Data provided —
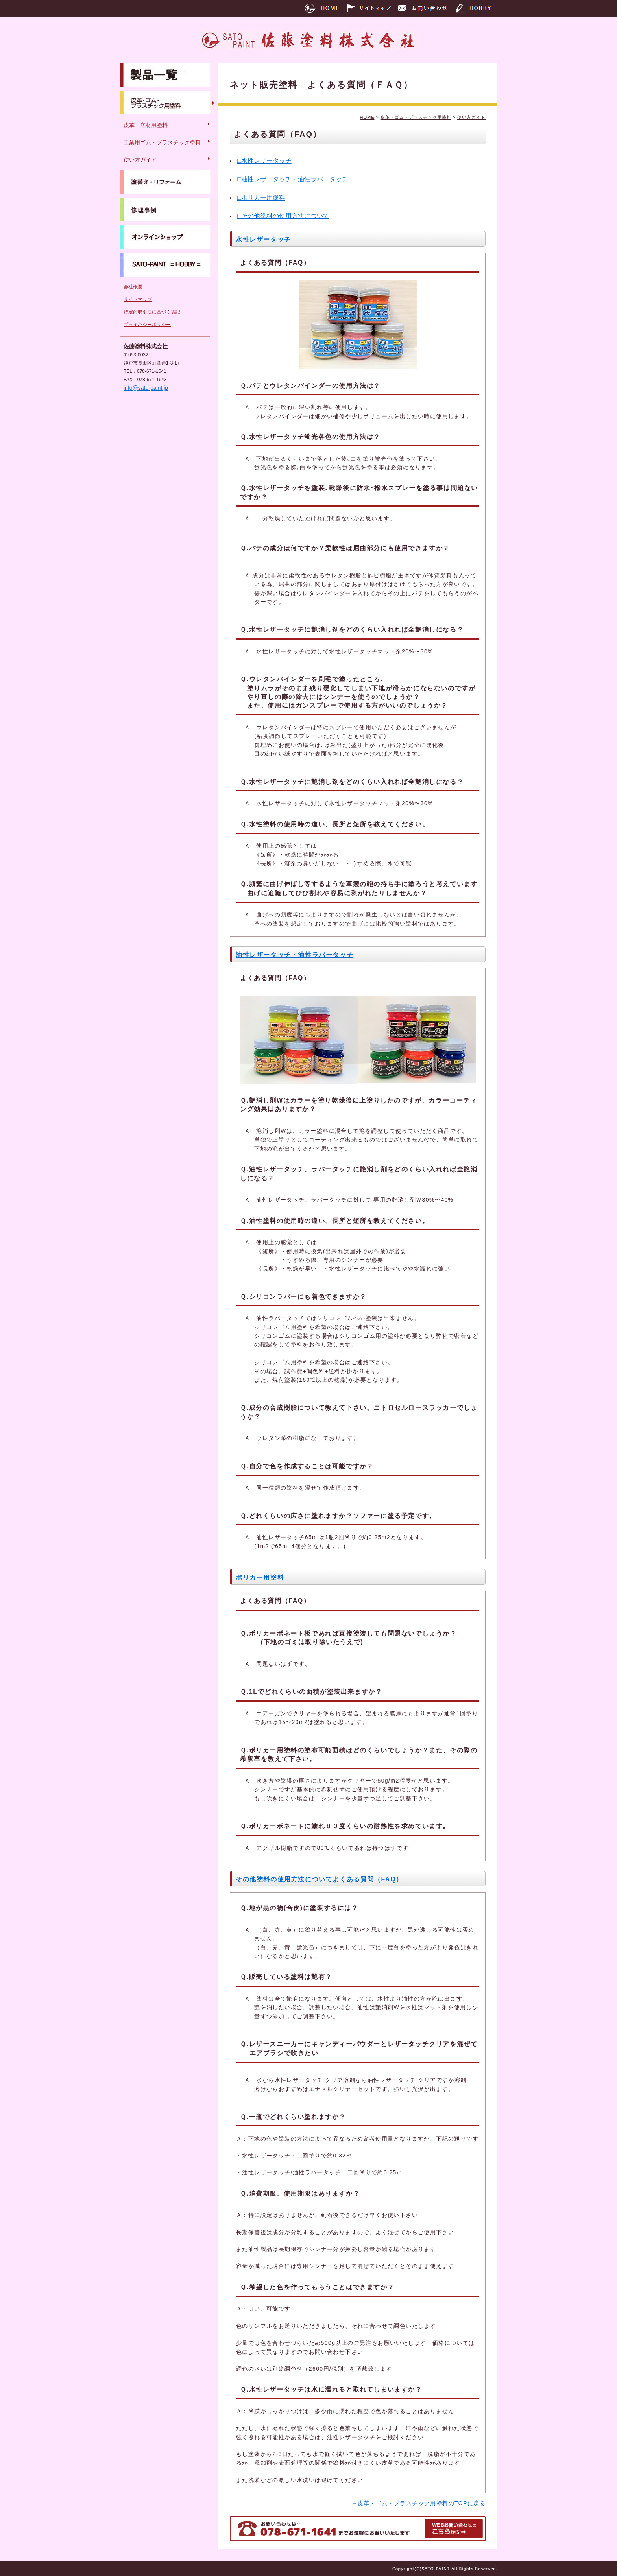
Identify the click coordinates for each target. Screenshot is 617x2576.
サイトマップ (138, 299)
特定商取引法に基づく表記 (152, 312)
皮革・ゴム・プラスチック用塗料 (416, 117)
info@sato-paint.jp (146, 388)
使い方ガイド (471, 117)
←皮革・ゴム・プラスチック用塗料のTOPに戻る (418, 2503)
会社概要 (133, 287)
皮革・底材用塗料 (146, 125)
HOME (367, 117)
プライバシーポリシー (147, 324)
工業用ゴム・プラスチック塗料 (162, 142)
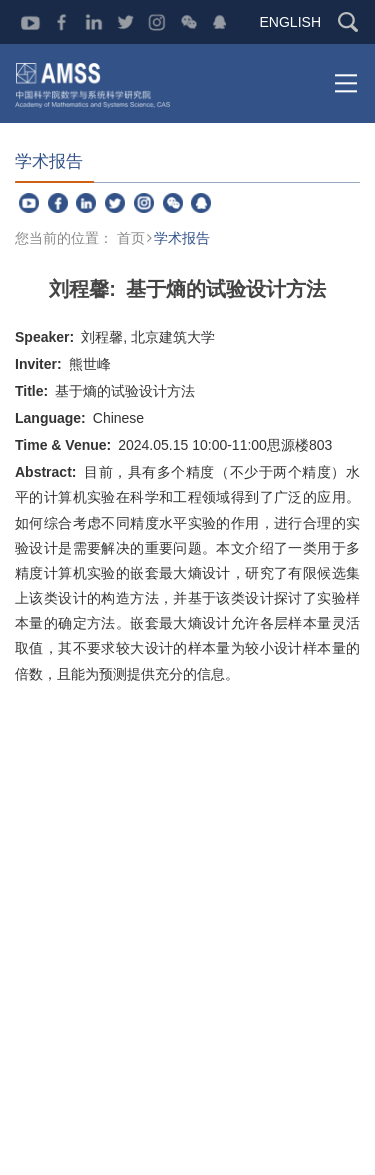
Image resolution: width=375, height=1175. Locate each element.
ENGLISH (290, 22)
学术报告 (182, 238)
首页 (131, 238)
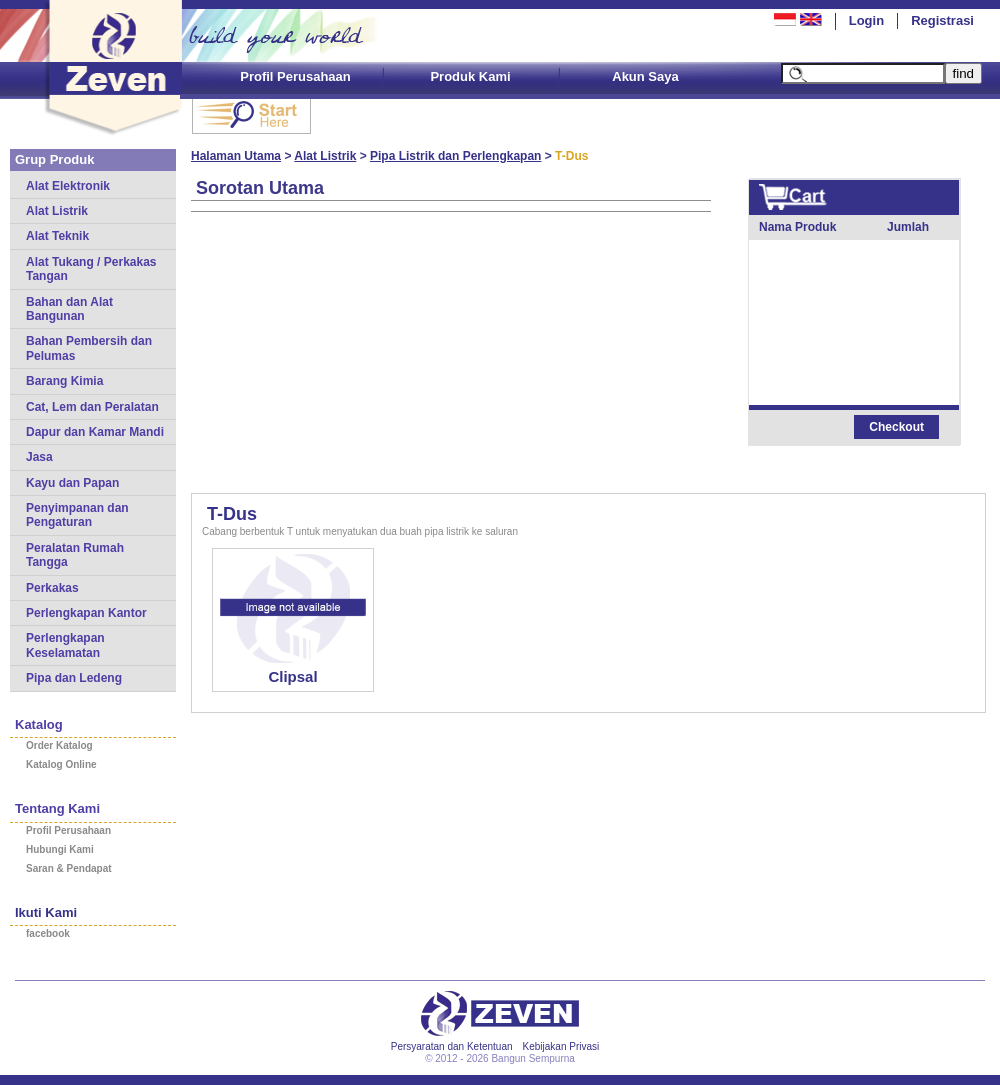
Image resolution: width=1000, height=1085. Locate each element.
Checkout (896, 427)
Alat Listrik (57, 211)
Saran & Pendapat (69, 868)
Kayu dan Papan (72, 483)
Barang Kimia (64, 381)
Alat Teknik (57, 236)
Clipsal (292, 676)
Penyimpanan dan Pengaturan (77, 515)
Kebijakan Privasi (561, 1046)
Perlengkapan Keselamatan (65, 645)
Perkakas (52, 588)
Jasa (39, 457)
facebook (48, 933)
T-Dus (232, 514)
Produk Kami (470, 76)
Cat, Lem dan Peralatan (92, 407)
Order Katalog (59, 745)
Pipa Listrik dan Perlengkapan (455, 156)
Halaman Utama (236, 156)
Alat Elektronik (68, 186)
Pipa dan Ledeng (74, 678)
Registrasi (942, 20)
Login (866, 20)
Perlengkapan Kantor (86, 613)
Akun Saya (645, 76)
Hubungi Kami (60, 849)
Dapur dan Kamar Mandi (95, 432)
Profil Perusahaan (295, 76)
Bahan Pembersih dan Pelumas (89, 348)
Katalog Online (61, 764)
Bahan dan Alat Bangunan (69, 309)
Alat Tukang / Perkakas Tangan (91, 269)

What is required — Your output should be an exact transcription of the line that holds "Jasa (39, 457)" and each line after it through the end of the listing above.

Reply —
Jasa (39, 457)
facebook (48, 933)
T-Dus (232, 514)
Produk Kami (470, 76)
Cat, Lem dan Peralatan (92, 407)
Order Katalog (59, 745)
Pipa Listrik dan Perlengkapan (455, 156)
Halaman Utama (236, 156)
Alat Elektronik (68, 186)
Pipa dan Ledeng (74, 678)
Registrasi (942, 20)
Login (866, 20)
Perlengkapan Kantor (86, 613)
Akun Saya (645, 76)
Hubungi Kami (60, 849)
Dapur dan Kamar Mandi (95, 432)
Profil Perusahaan (295, 76)
Bahan Pembersih dan Pelumas (89, 348)
Katalog Online (61, 764)
Bahan dan Alat Bangunan (69, 309)
Alat Tukang / Perkakas Tangan (91, 269)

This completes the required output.